In May 2014, Bulku declared that he left the club after the end of the 2-year contract.

Return to Tirana
On 5 June 2014, Tirana announced to have acquired Bulku as a free agent, with the veteran marking his return to the club after seven years. Nine days later, the transfer was made official and Bulku signed a two-year contract. However, he joined the team managed by Gugash Magani on 1 July when the summer transfer window officially begun. In August, team captain Erando Karabeci handed his captaincy to Bulku as a sign of respect of the veteran, and became the vice-captain instead.

Bulku made his first appearance of the season on 24 August, playing full-90 minutes in the opening championship match against Apolonia Fier, which ended in a 3–0 win at Qemal Stafa Stadium. He scored his first goal of the season on day three, netting a last-minute equalizer in a 1–1 away draw against Vllaznia Shkodër which was infamously marred by crowd trouble which saw 13 people arrested and both clubs' fans receiving lengthy stadium bans.

He concluded his first season back in Albania by making 32 appearances between league and cup, also scoring once. Bulku played as a starter in Tirana's first three matches of 2015–16 season, but was injured and subsequently lost his place in the starting lineup, finishing his second season with only four league appearances.

International career

Albania U18 
Bulku made it his first international debut, with Albania national under-18 football team in the 1999 UEFA European Under-18 Championship qualifying, playing in the opening match on 24 November 1998 against Liechtenstein, match finished as a 0–1 loss.

Albania U21 
Bulku played for Albania national under-21 football team 15 matches and scored 1 goal in the 2000 & 2002 UEFA European Under-21 Championship qualification between years from 1999 to 2002.

Albania senior team

Bulku was part of Albania national football team since 2002 when he made his debut under coach Sulejman Demollari on 17 April 2002 against Andorra, coming on as a substitute in place of Altin Rraklli in the 54th minute in a 2–0 loss. He made another 2 appearances in the same year.

UEFA Euro 2008 qualifying
He wasn't included in national team until 2006 when he was called up by coach Otto Barić for the UEFA Euro 2008 qualifying match against Netherlands on 11 October.
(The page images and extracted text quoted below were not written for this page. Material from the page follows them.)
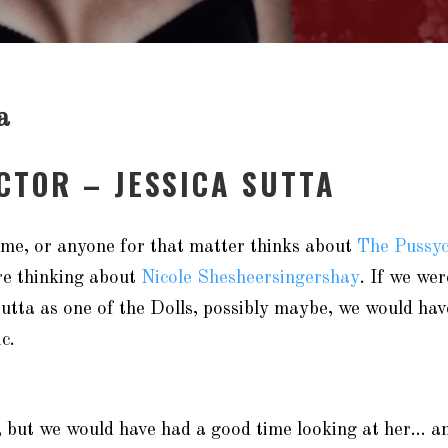
a
ACTOR – JESSICA SUTTA
, me, or anyone for that matter thinks about
The Pussyc
re thinking about
Nicole Shesheersingershay
. If we we
utta as one of the Dolls, possibly maybe, we would ha
c.
e, but we would have had a good time looking at her… 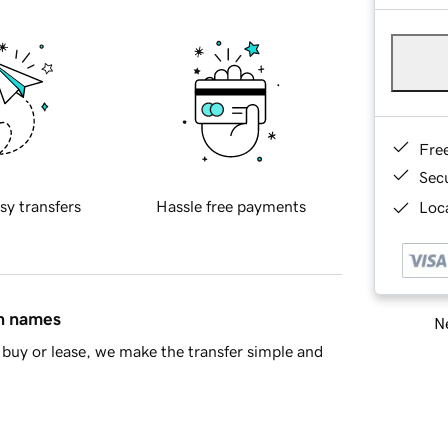
Fre
Sec
sy transfers
Hassle free payments
Loca
in names
Ne
buy or lease, we make the transfer simple and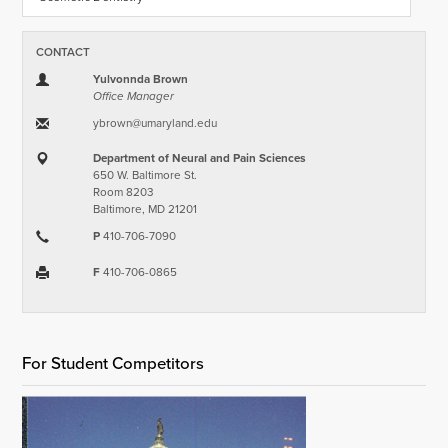
CONTACT
Yulvonnda Brown
Office Manager
ybrown​@​umaryland.edu
Department of Neural and Pain Sciences
650 W. Baltimore St.
Room 8203
Baltimore, MD 21201
P
410-706-7090
F
410-706-0865
For Student Competitors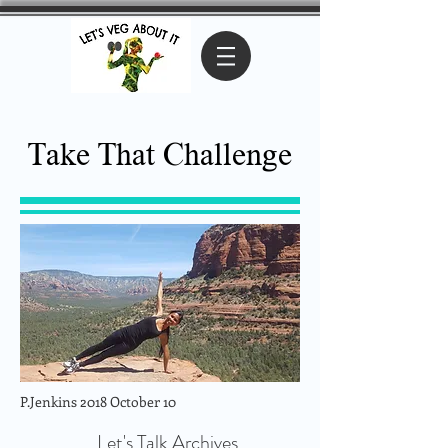
Take That Challenge
P.Jenkins 2018 October 10
Let's Talk Archives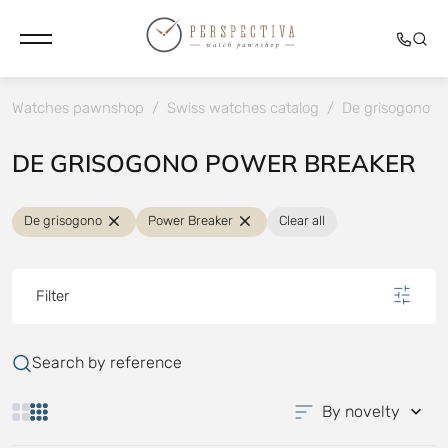
Watches pawnshop
/
Swiss watches catalog
/
De grisogono
/
DE GRISOGONO POWER BREAKER
De grisogono
Power Breaker
Clear all
Filter
Search by reference
By novelty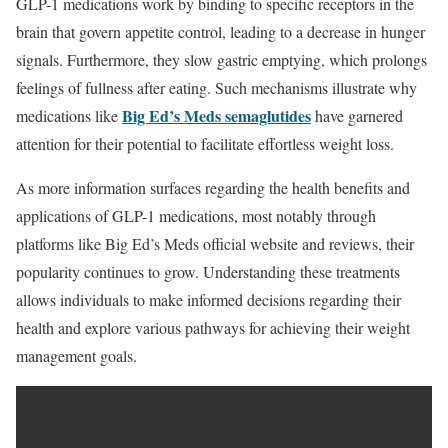
GLP-1 medications work by binding to specific receptors in the
brain that govern appetite control, leading to a decrease in hunger
signals. Furthermore, they slow gastric emptying, which prolongs
feelings of fullness after eating. Such mechanisms illustrate why
Big Ed’s Meds semaglutides
medications like
have garnered
attention for their potential to facilitate effortless weight loss.
As more information surfaces regarding the health benefits and
applications of GLP-1 medications, most notably through
platforms like Big Ed’s Meds official website and reviews, their
popularity continues to grow. Understanding these treatments
allows individuals to make informed decisions regarding their
health and explore various pathways for achieving their weight
management goals.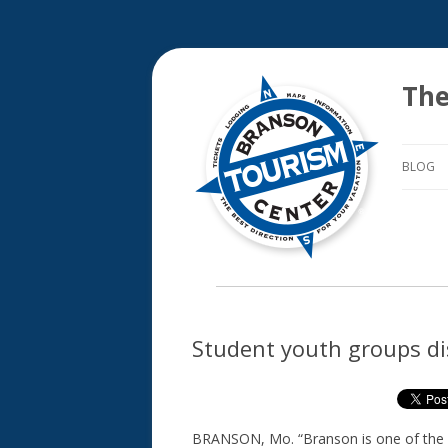
The
BLOG
Student youth groups di
BRANSON, Mo. “Branson is one of the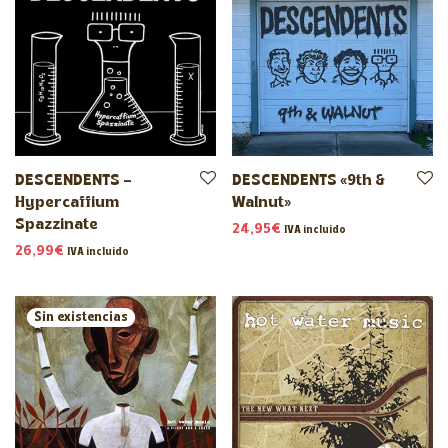
DESCENDENTS –
DESCENDENTS «9th &
Hypercaffium
Walnut»
Spazzinate
24,95
€
IVA incluido
26,99
€
IVA incluido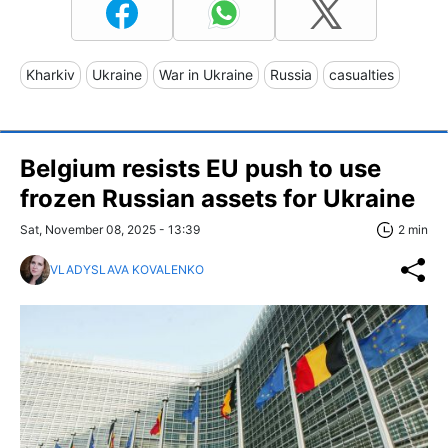
Kharkiv
Ukraine
War in Ukraine
Russia
casualties
Belgium resists EU push to use
frozen Russian assets for Ukraine
Sat, November 08, 2025 - 13:39
2 min
VLADYSLAVA KOVALENKO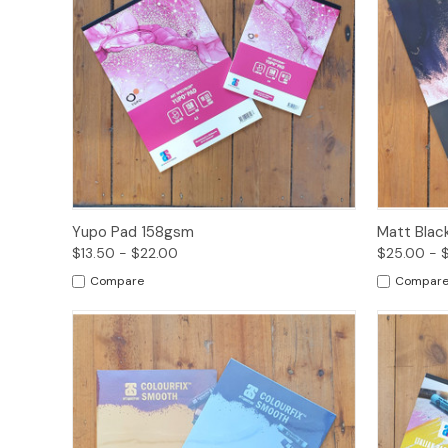
Quick View
Options
Quick
Yupo Pad 158gsm
Matt Blac
$13.50 - $22.00
$25.00 - 
Compare
Compar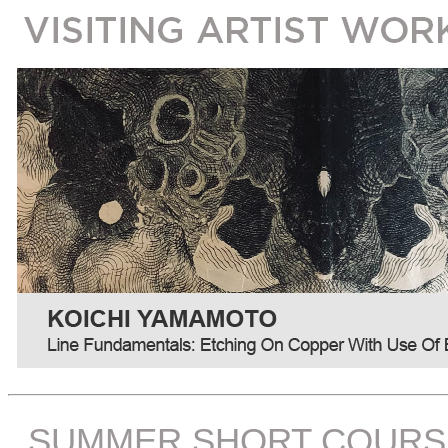
SUMMER SHORT COURS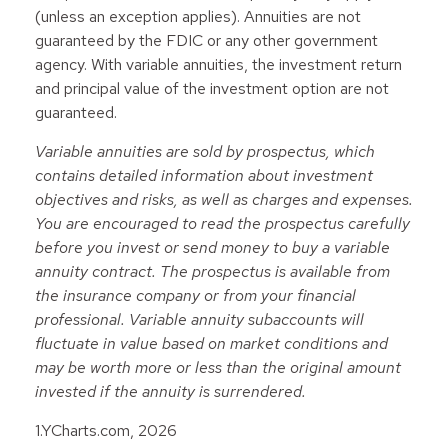
(unless an exception applies). Annuities are not
guaranteed by the FDIC or any other government
agency. With variable annuities, the investment return
and principal value of the investment option are not
guaranteed.
Variable annuities are sold by prospectus, which
contains detailed information about investment
objectives and risks, as well as charges and expenses.
You are encouraged to read the prospectus carefully
before you invest or send money to buy a variable
annuity contract. The prospectus is available from
the insurance company or from your financial
professional. Variable annuity subaccounts will
fluctuate in value based on market conditions and
may be worth more or less than the original amount
invested if the annuity is surrendered.
1.YCharts.com, 2026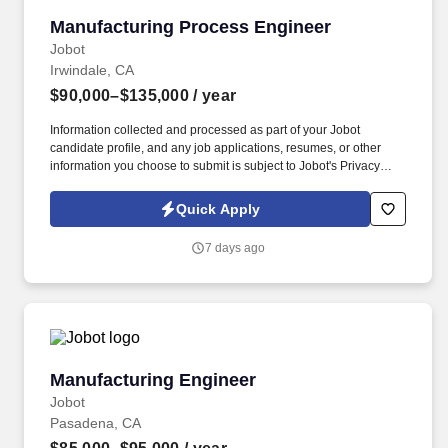
Manufacturing Process Engineer
Manufacturing Process Engineer
Jobot
Irwindale, CA
$90,000–$135,000
/ year
Information collected and processed as part of your Jobot
candidate profile, and any job applications, resumes, or other
information you choose to submit is subject to Jobot's Privacy
Policy, as well as the Jobot California Worker Privacy Notice and
Jobot Notice Regarding Automated Employment Decision Tools
Quick Apply
which are available at jobot.com/legal. This role focuses on
equipment optimization, process improvements, troubleshooting,
7 days ago
and supporting new product development in a fast-paced
manufacturing environment.
Manufacturing Engineer
Manufacturing Engineer
Jobot
Pasadena, CA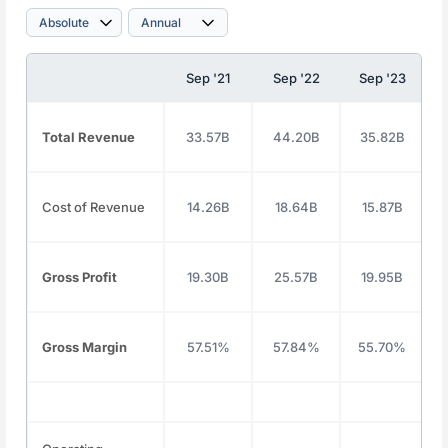
Sep '21
Sep '22
Sep '23
Total Revenue
33.57B
44.20B
35.82B
Cost of Revenue
14.26B
18.64B
15.87B
Gross Profit
19.30B
25.57B
19.95B
Gross Margin
57.51%
57.84%
55.70%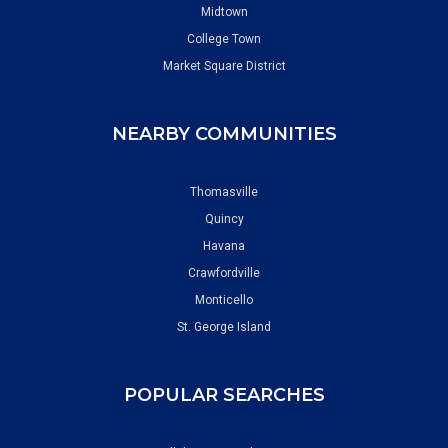
Midtown
College Town
Market Square District
NEARBY COMMUNITIES
Thomasville
Quincy
Havana
Crawfordville
Monticello
St. George Island
POPULAR SEARCHES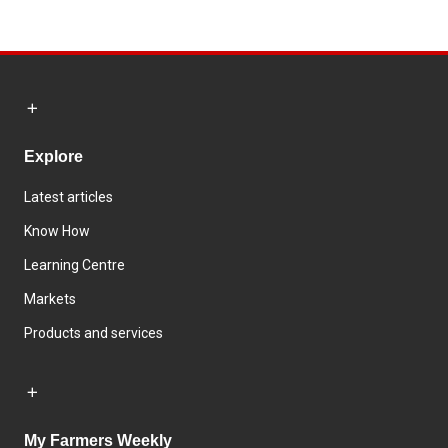
Explore
Latest articles
Know How
Learning Centre
Markets
Products and services
My Farmers Weekly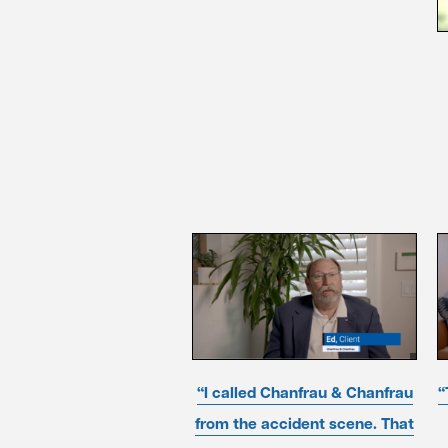
“I called Chanfrau & Chanfrau
“
from the accident scene. That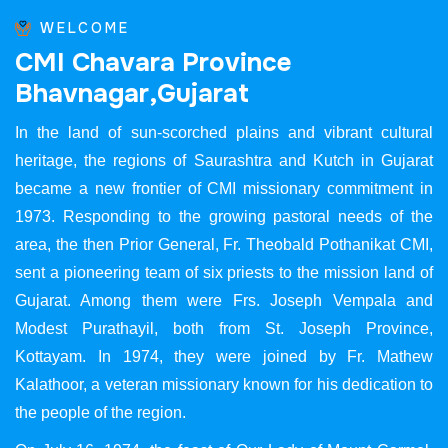
WELCOME
C
M
I
C
h
a
v
a
r
a
P
r
o
v
i
n
c
e
B
h
a
v
n
a
g
a
r
,
G
u
j
a
r
a
t
In the land of sun-scorched plains and vibrant cultural
heritage, the regions of Saurashtra and Kutch in Gujarat
became a new frontier of CMI missionary commitment in
1973. Responding to the growing pastoral needs of the
area, the then Prior General, Fr. Theobald Pothanikat CMI,
sent a pioneering team of six priests to the mission land of
Gujarat. Among them were Frs. Joseph Vempala and
Modest Purathayil, both from St. Joseph Province,
Kottayam. In 1974, they were joined by Fr. Mathew
Kalathoor, a veteran missionary known for his dedication to
the people of the region.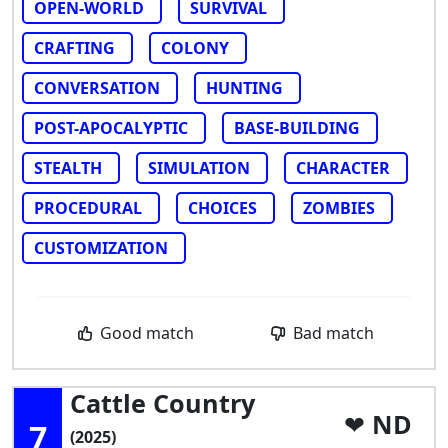
OPEN-WORLD
SURVIVAL
CRAFTING
COLONY
CONVERSATION
HUNTING
POST-APOCALYPTIC
BASE-BUILDING
STEALTH
SIMULATION
CHARACTER
PROCEDURAL
CHOICES
ZOMBIES
CUSTOMIZATION
Good match
Bad match
Cattle Country
ND
7
(2025)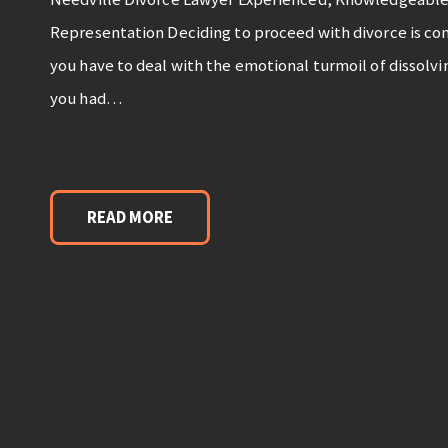
Representation Deciding to proceed with divorce is co
you have to deal with the emotional turmoil of dissolvi
you had…
READ MORE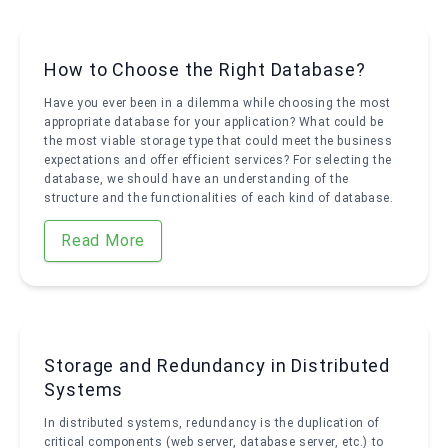
How to Choose the Right Database?
Have you ever been in a dilemma while choosing the most
appropriate database for your application? What could be
the most viable storage type that could meet the business
expectations and offer efficient services? For selecting the
database, we should have an understanding of the
structure and the functionalities of each kind of database.
Read More
Storage and Redundancy in Distributed
Systems
In distributed systems, redundancy is the duplication of
critical components (web server, database server, etc.) to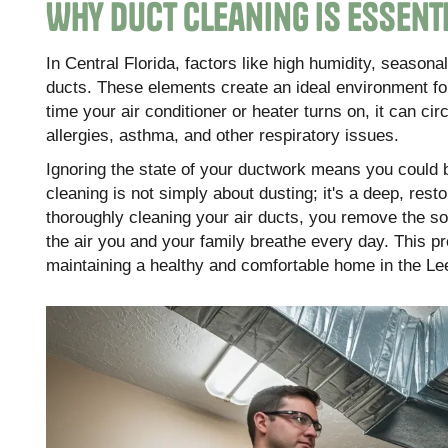
Why Duct Cleaning is Essent
In Central Florida, factors like high humidity, seasonal
ducts. These elements create an ideal environment for
time your air conditioner or heater turns on, it can ci
allergies, asthma, and other respiratory issues.
Ignoring the state of your ductwork means you could b
cleaning is not simply about dusting; it's a deep, rest
thoroughly cleaning your air ducts, you remove the sou
the air you and your family breathe every day. This 
maintaining a healthy and comfortable home in the Le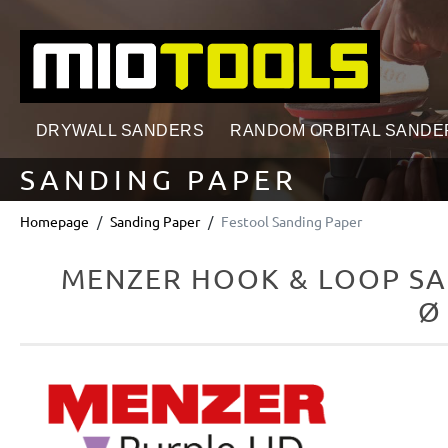
search
Skip to main navigation
DRYWALL SANDERS
RANDOM ORBITAL SANDE
SANDING PAPER
Homepage
Sanding Paper
Festool Sanding Paper
MENZER HOOK & LOOP SA
Ø
Skip image gallery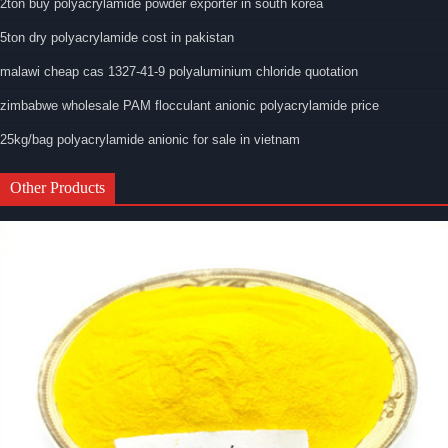
2ton buy polyacrylamide powder exporter in south korea
5ton dry polyacrylamide cost in pakistan
malawi cheap cas 1327-41-9 polyaluminium chloride quotation
zimbabwe wholesale PAM flocculant anionic polyacrylamide price
25kg/bag polyacrylamide anionic for sale in vietnam
Other Products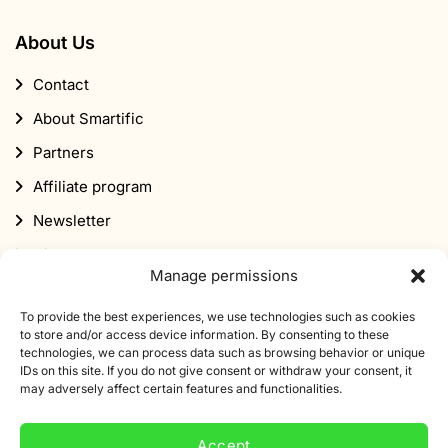
About Us
Contact
About Smartific
Partners
Affiliate program
Newsletter
Discount
Manage permissions
To provide the best experiences, we use technologies such as cookies
to store and/or access device information. By consenting to these
technologies, we can process data such as browsing behavior or unique
IDs on this site. If you do not give consent or withdraw your consent, it
may adversely affect certain features and functionalities.
Subscribe to our newsletter
Sign up for our newsletter and get 10% off your first
Accept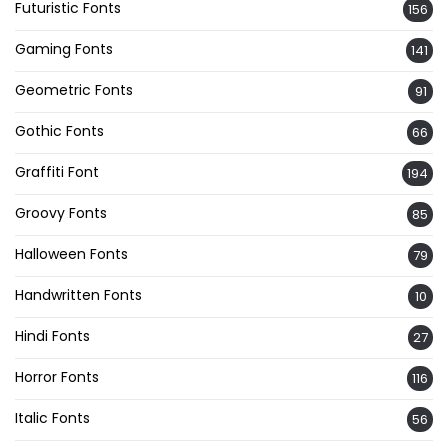
Futuristic Fonts
156
Gaming Fonts
141
Geometric Fonts
91
Gothic Fonts
66
Graffiti Font
194
Groovy Fonts
85
Halloween Fonts
79
Handwritten Fonts
10
Hindi Fonts
27
Horror Fonts
116
Italic Fonts
56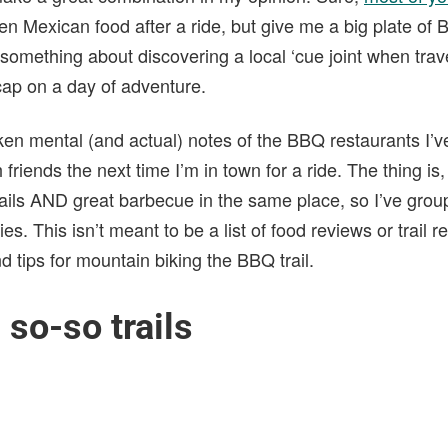
en Mexican food after a ride, but give me a big plate of 
 something about discovering a local ‘cue joint when trave
 cap on a day of adventure.
ken mental (and actual) notes of the BBQ restaurants I’ve
friends the next time I’m in town for a ride. The thing is, i
rails AND great barbecue in the same place, so I’ve grou
ies. This isn’t meant to be a list of food reviews or trail r
nd tips for mountain biking the BBQ trail.
 so-so trails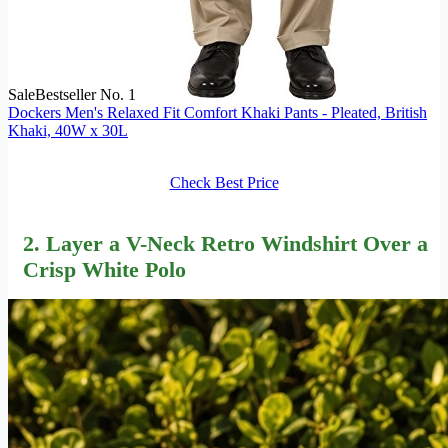
Sale
Bestseller No. 1
Dockers Men's Relaxed Fit Comfort Khaki Pants - Pleated, British
Khaki, 40W x 30L
Check Best Price
2. Layer a V-Neck Retro Windshirt Over a
Crisp White Polo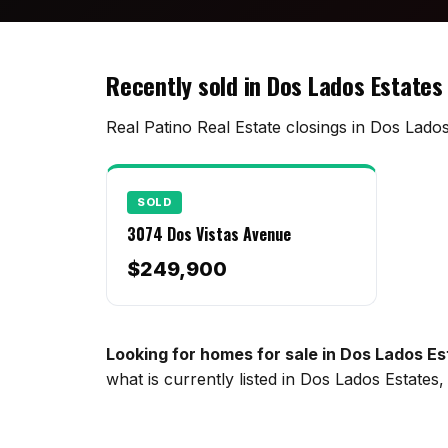
Recently sold in Dos Lados Estates
Real Patino Real Estate closings in Dos Lados
SOLD
3074 Dos Vistas Avenue
$249,900
Looking for homes for sale in Dos Lados E
what is currently listed in Dos Lados Estate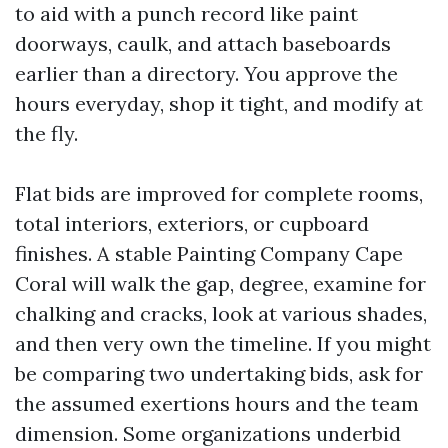
to aid with a punch record like paint
doorways, caulk, and attach baseboards
earlier than a directory. You approve the
hours everyday, shop it tight, and modify at
the fly.
Flat bids are improved for complete rooms,
total interiors, exteriors, or cupboard
finishes. A stable Painting Company Cape
Coral will walk the gap, degree, examine for
chalking and cracks, look at various shades,
and then very own the timeline. If you might
be comparing two undertaking bids, ask for
the assumed exertions hours and the team
dimension. Some organizations underbid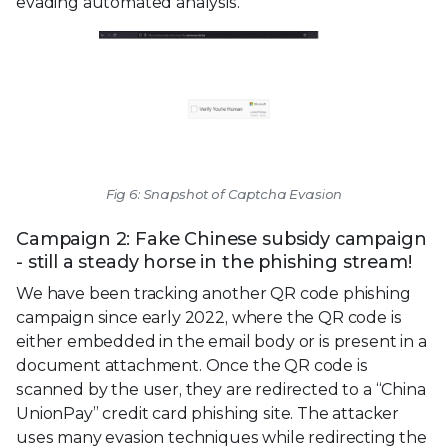
evading automated analysis.
Fig 6: Snapshot of Captcha Evasion
Campaign 2: Fake Chinese subsidy campaign
- still a steady horse in the phishing stream!
We have been tracking another QR code phishing
campaign since early 2022, where the QR code is
either embedded in the email body or is present in a
document attachment. Once the QR code is
scanned by the user, they are redirected to a “China
UnionPay” credit card phishing site. The attacker
uses many evasion techniques while redirecting the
His next appearance for Albania came in 2007 playing on 7 February in a friendly against Macedonia, finished in the loss 0–1.

2010 FIFA World Cup qualification

UEFA Euro 2012 qualifying 
He scored first goal on 9 February 2011 in the friendly match against Slovenia finished in the loss 1–2, where Bulku scored the equalising goal for 1–1 in the 62nd minute.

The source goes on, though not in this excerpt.